Allergen Bureau FAQ – How should I label a commodity or product which is subject to agricultural co-mingling?

Agricultural co-mingling is the result of different crops being grown in close proximity with each other; sharing the same fields due to crop rotation; and / or sharing the same facilities for harvesting, transport and, storage despite the application of allergen controls as part of Good Agricultural Practices (GAPs). This means that the presence of variable amounts of one crop may be found in another crop. This is of particular concern in relation to the potential presence of allergens, such as cereals containing gluten, peanuts, soy and lupins.
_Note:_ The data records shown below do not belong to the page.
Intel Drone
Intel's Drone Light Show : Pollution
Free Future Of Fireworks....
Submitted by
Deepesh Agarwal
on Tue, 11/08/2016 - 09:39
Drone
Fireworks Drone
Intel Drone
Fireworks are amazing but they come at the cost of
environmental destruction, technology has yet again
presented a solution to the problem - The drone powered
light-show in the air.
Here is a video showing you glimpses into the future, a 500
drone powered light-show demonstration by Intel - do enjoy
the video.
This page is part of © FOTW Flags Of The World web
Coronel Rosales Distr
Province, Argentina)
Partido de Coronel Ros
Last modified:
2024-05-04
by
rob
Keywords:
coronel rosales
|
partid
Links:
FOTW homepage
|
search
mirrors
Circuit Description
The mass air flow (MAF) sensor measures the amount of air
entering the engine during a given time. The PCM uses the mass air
Although it is possible to apply processes to “clean” crops and reduce the concentration of co-mingled grains, seeds or pulses, these do not generally remove all traces of them and thus allergen identification and declaration is an important consideration.
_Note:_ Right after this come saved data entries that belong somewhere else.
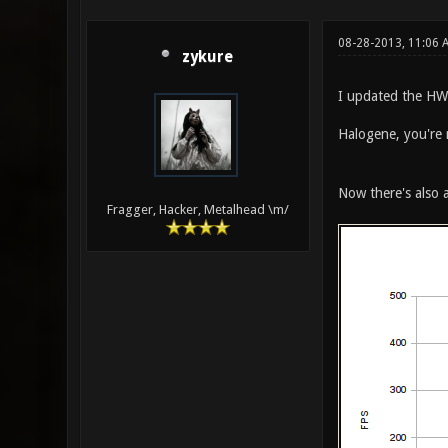
08-28-2013, 11:06 
zykure
I updated the HW
Halogene, you're
Now there's also a
Fragger, Hacker, Metalhead \m/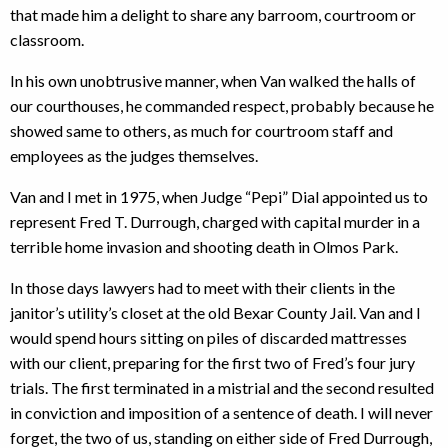
that made him a delight to share any barroom, courtroom or
classroom.
In his own unobtrusive manner, when Van walked the halls of
our courthouses, he commanded respect, probably because he
showed same to others, as much for courtroom staff and
employees as the judges themselves.
Van and I met in 1975, when Judge “Pepi” Dial appointed us to
represent Fred T. Durrough, charged with capital murder in a
terrible home invasion and shooting death in Olmos Park.
In those days lawyers had to meet with their clients in the
janitor’s utility’s closet at the old Bexar County Jail. Van and I
would spend hours sitting on piles of discarded mattresses
with our client, preparing for the first two of Fred’s four jury
trials. The first terminated in a mistrial and the second resulted
in conviction and imposition of a sentence of death. I will never
forget, the two of us, standing on either side of Fred Durrough,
Mandatory allergen labelling: The Australian and New Zealand legislation does not expressly cover labelling of the presence of allergens due to agricultural co-mingling. However, the ANZ Food Standards Code Standard 1.2.3-4 does however require named allergens (or their products) to be declared when they are present as:

(a)    an ingredient or as an ingredient of a compound ingredient; or
(b)    a substance used as a food additive, or an ingredient or component of such a substance; or
(c)    a substance or food used as a processing aid, or an ingredient or component of such a substance or food.
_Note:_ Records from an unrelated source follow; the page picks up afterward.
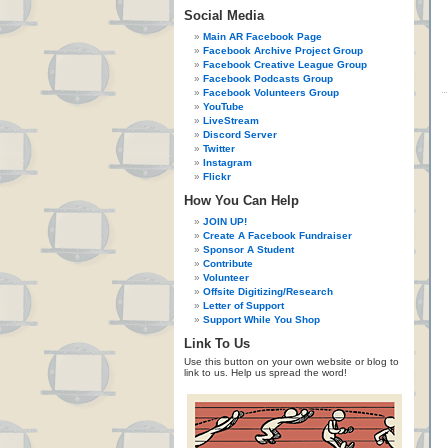
Social Media
Main AR Facebook Page
Facebook Archive Project Group
Facebook Creative League Group
Facebook Podcasts Group
Facebook Volunteers Group
YouTube
LiveStream
Discord Server
Twitter
Instagram
Flickr
How You Can Help
JOIN UP!
Create A Facebook Fundraiser
Sponsor A Student
Contribute
Volunteer
Offsite Digitizing/Research
Letter of Support
Support While You Shop
Link To Us
Use this button on your own website or blog to
link to us. Help us spread the word!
Allergens present due to agricultural co-mingling do not fall under the requirements for mandatory labelling in the ANZ Food Standards Code. However, this does not remove the responsibility of manufacturers to communicate to their consumers the possible presence of an allergen to which they may be sensitive. This is similar to cross contact allergens present due to manufacturing which are also not expressly required to be labelled by the legislation and where the manufacturer must consider whether these allergens should be declared voluntarily on a product label.

Precautionary allergen labelling: The VITAL Program was developed to provide a standardised science-based risk assessment for voluntary cross contact allergen labelling and it may be appropriate to apply the same principles to the presence of allergens due to agricultural co-mingling in the absence of any mandatory requirements.

An important consideration in the use of the VITAL Program for co-mingled crops is to identify the physical form of the allergen. Where a grain or pulse has been milled or crushed, the allergen may be readily and homogeneously dispersed through the resulting meal or flour. In these cases, it may be possible to apply monitoring and analysis to assess the risk of a consumer being exposed to the minimum eliciting dose (Reference Dose) of the allergen. This approach may not be appropriate where levels of the allergen are highly variable and a further more detailed risk assessment may need to be applied. It is also important to consider that when the allergen is present in a particulate form, a lower level of co-mingling may still present a significant risk, especially when one or two particles (grains, beans, seeds etc.) may comprise an eliciting dose (Reference Dose). See the VITAL Program Guide for more details.

In order to make an informed risk based decision regarding these issues, further information should be collated to consider the nature of the allergen, the likely distribution and level of the allergen and whether the commodity implicated destined for further processing or immediate use by the consumer. All these factors need to be considered to make an appropriate risk based decision.